Abnormal Sexual Psychology/Introduction
Abnormal Sexual Psychology
|Preface | Contributors | Manual of Style | Warning to Readers | Further Reading|
Everyone has heard about them. Everyone has seen talk shows discussing them, or heard something about a person in the news. A Catholic priest accused of molesting children. A man arrested for exposing himself. Giggling teenage boys watching the neighbor's wife with binoculars. The scene in Pulp Fiction talking about foot massages.
Psychology touches on every aspect of human activity, and sexuality is no different. But just as psychology must sometimes touch on the arcane and the abnormal, so does sexuality follow. Paraphilia is what psychological experts call sexual attraction to or arousal from inappropriate activities or inappropriate sex partners. Many of these are illegal if the person acts on his fantasies, such as Pedophilia (sexual attraction to prepubescent children) and Exhibitionism (exposing oneself to a person who did not consent to it). This is in contrast to a Fetish, which is a sexual preoccupation with an inanimate object such as women's panties or shoes.
A Paraphilia is a mental disorder, as described by the Diagnostic and Statistical Manual of Mental Disorders, the book of criteria for diagnosing and segregating psychological abnormalities. The DSM has had four major revisions, the current version being the DSM-IV-TR. As the standardized manual of recognizing and diagnosing such ailments, this book relies on the DSM-IV for information.
DSM-IV on : Paraphilia
The DSM-IV classifies paraphilias as Axis I disorders, meaning that they are clinical disorders that one develops over time and might eventually be cured of, as compared to Axis II conditions which are expected to be a constant through one's life such as Mental Retardation, Personality Disorders, and Developmental Disorders such as Autism.
So ... paraphilia?Edit
This book covers paraphilia from a clinical viewpoint. The DSM-IV definition of Paraphilia follows:
DSM-IV on : Paraphilia Definition
The sexual arousal and excitement by a specific action, type of fantasy, sexual urge, or behavior that both a) deviate markedly from standardized behavioral norms in sexual psychology in such a way that they require external stimulus and b) that if repressed, are known to create clinically significant distress or impairment in social, occupational, or other important areas of functioning. Individuals who have such impulses, fantasies, etc. but do not act on them can be considered to fall into this category as well.
To state it more clearly, a paraphilia is the act of deriving sexual arousal from activity that is either difficult to reciprocate or otherwise radically different from what a vast majority of people are aroused by. Some of the minor paraphilias are so bizarre that they could double as minor psychoses. Just because you feel an urge to do something doesn't mean you have a paraphilia, though. Most people with paraphilia have strong urges to do what they feel.
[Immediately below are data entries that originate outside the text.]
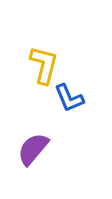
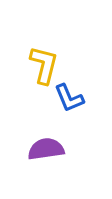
purple semicircle: moved 13 px right; rotated 42 degrees clockwise
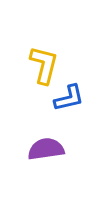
blue L-shape: rotated 80 degrees counterclockwise
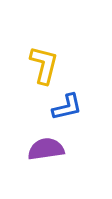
blue L-shape: moved 2 px left, 9 px down
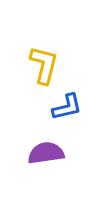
purple semicircle: moved 4 px down
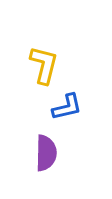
purple semicircle: rotated 99 degrees clockwise
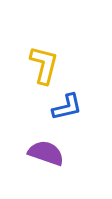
purple semicircle: rotated 72 degrees counterclockwise
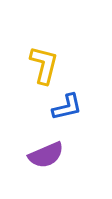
purple semicircle: moved 2 px down; rotated 138 degrees clockwise
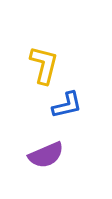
blue L-shape: moved 2 px up
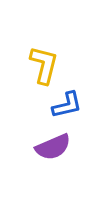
purple semicircle: moved 7 px right, 8 px up
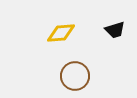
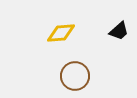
black trapezoid: moved 4 px right, 1 px down; rotated 25 degrees counterclockwise
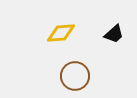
black trapezoid: moved 5 px left, 3 px down
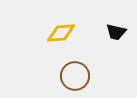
black trapezoid: moved 2 px right, 2 px up; rotated 55 degrees clockwise
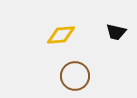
yellow diamond: moved 2 px down
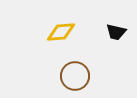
yellow diamond: moved 3 px up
Why is paraphilia important?Edit
Paraphilia is rapidly becoming a major driving force in cultural change. Emboldened by the transition of homosexuality from being seen as a mental illness to a condition, many paraphiliacs are more open about their preferences. In some cases, this is harmless. Fetish paraphilias, like plushophilia or shoe fetishism, is pretty much a non-issue. But many paraphilias are far from benign, and many involve the injury or non-consenting interaction of other people.
Considering the numbers of people believed to have pedophiliac, ephebophiliac, or pyrophiliac tendencies are estimated to be well above 300 million, this is not an issue to be set to the side. Nor are other paraphilias to be dismissed.
Paraphilia is also important due to the fact that, in terms of how the DSM-IV examines the facts, people who suffer from these conditions are classified, at least to some degree, as mentally ill. It is estimated that there are 15 to 40 million Americans with paraphiliac tendencies in one fashion or another. Yet there is almost no effort to educate mainstream America about the conditions of paraphilia, or its dangers, or how to deal with paraphiliacs.
As someone who has multiple paraphilias and obsessive compulsive disorders related to said paraphilias, it is important to the writer of this introduction that people have a thorough understanding of paraphilia, in all aspects, but most critically in how the mainstream psychological community looks at it. That is why this book mainly considers only DSM-IV recognized paraphilias, and not more outrageous fetishes that don't have a psychological component.